AUGUSTA — A plan to build what officials describe as a state-of-the-art outdoor shooting range with numerous new features meant to improve safety in a pit in the Summerhaven area of Augusta is going before the Planning Board.

The proposal would reconstruct entirely and expand an existing shooting area on state-owned property off Sanford Road and turn it into what officials said would be the first of its kind in New England, a semi-enclosed, so-called “no blue sky” design.

The plan, which will be taken up Tuesday by the Planning Board, would include installation of 25-yard and 100-yard shooting areas lined by concrete walls with overhead concrete baffles and include ricochet catchers. All of the measures are meant to help prevent bullets, and noise, from escaping from the range.

“From the very beginning, this was designed to be safer, quieter, cleaner and, frankly, more accessible,” Diano Circo, the state Department of Inland Fisheries & Wildlife’s chief planner, said in an interview Monday. “It’s the first of its kind in New England. These are the safest designs we’ve been able to find.”

The rebuilt Inland Fisheries & Wildlife range in a relatively rural part of the city, where numerous sand and gravel pits are located, also would be accessible by people with disabilities.

It would include a new archery range and new, bigger dirt berms for the shooting areas; and it would clean up lead casings from soil contaminated by lead by years of shooting at the property, which was an informal shooting range for many years before the state formalized a shooting setup there in 2012.

The range briefly closed in 2016 because of concerns about noise from shooting there and items, including appliances, being shot up and left behind, before reopening under a plan that limited the range’s use to when a volunteer range safety coordinator is on hand to oversee the property.

Circo said topsoil at the site will be collected, lead casings will be filtered out of it, and the leftover soil would be used to build up new, larger earthen berms at the ends of the range, behind the target area.

Construction, if the project is approved by the city board, would be expected to start in the spring of 2018 and be complete by the end of the year, according to application materials filed by the state. The project requires a major development review, as a conditional use in the Rural River zoning district.

In application materials filed with the city describing the project, Circo describes a plan to build a state-of-the-art facility engineered to minimize the risk of projectiles leaving the range. It would have two 25-yard and one 100-yard firearms ranges, and an archery range with shooting distances 20 to 50 yards. The area where archers would shoot from would be covered by a canopy. There would be a total of 20 shooting positions on the firearms ranges and seven on the archery range.

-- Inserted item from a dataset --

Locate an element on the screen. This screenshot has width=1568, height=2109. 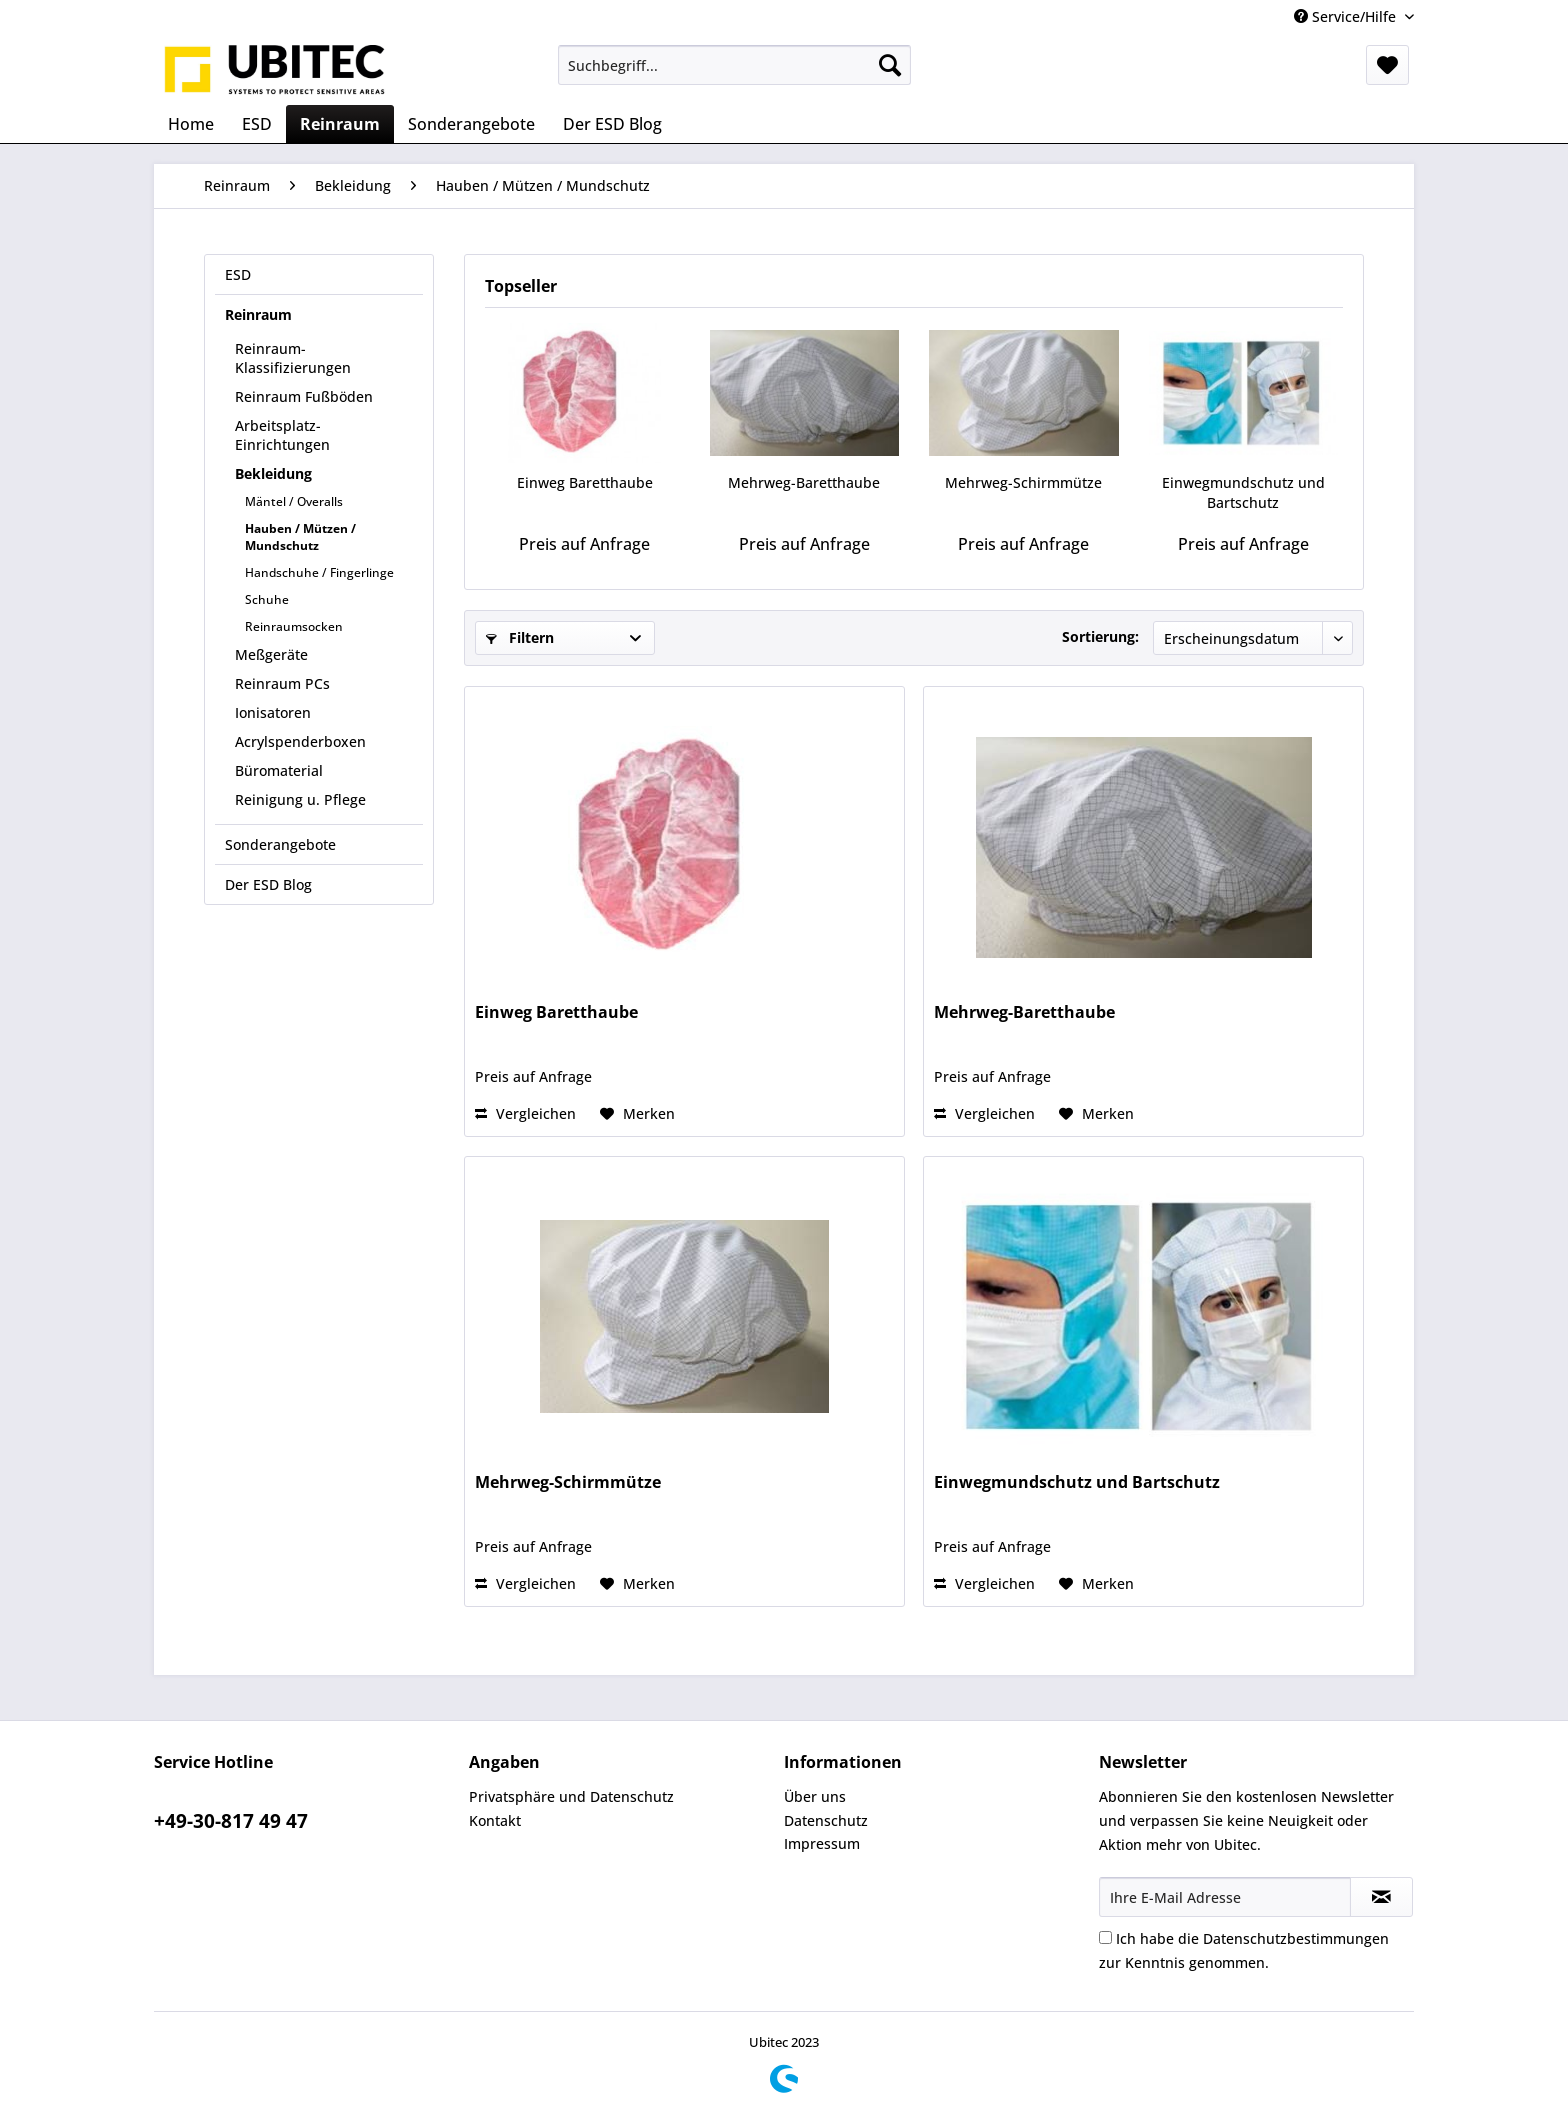 [Merkzettel] is located at coordinates (1387, 65).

Circo said the exact cost of the project won’t be known until it goes out to bid. He declined to estimate the cost Monday, out of concern that could affect bidding on the work.

He said it will be paid for with federal money from excise taxes collected on firearms and archery equipment sales.

Schmidt Associates, an Indianapolis architectural firm that has designed similar shooting ranges elsewhere, is a partner in the project.

A letter to the city from Allen Jacobsen, senior civil engineer for Schmidt Associates, notes the new facility would be designed with a focus on safety and noise abatement. Noise measurements were taken both at the range and on Burns Road, where the home closest to the range is located — about 1,800 feet away. Additional noise measurements will be taken, after the project is complete, for comparison.

The board is scheduled to hold a public hearing on the proposed shooting range changes at its Tuesday meeting, which begins at 6 p.m. in the council chamber at Augusta City Center.

Board members also are scheduled to:

• Reconsider a proposal from Harold Warren Construction to add the ability to blast in a pit off West River Road to the company’s mineral extraction license. The board previously rejected the request, but the matter was ordered to be sent back to the board for additional review after an appeal was filed with the city’s Zoning Board of Appeals.

• Consider a minor development and conditional use review to allow the city to construct a facility which would use methane gas collected from decomposing garbage at Hatch Hill landfill to create electricity.

• Consider renewing a mineral extraction license for John Mulholland on Walter Road.

• Consider renewing a mineral extraction license for MainEx on Riverside Drive.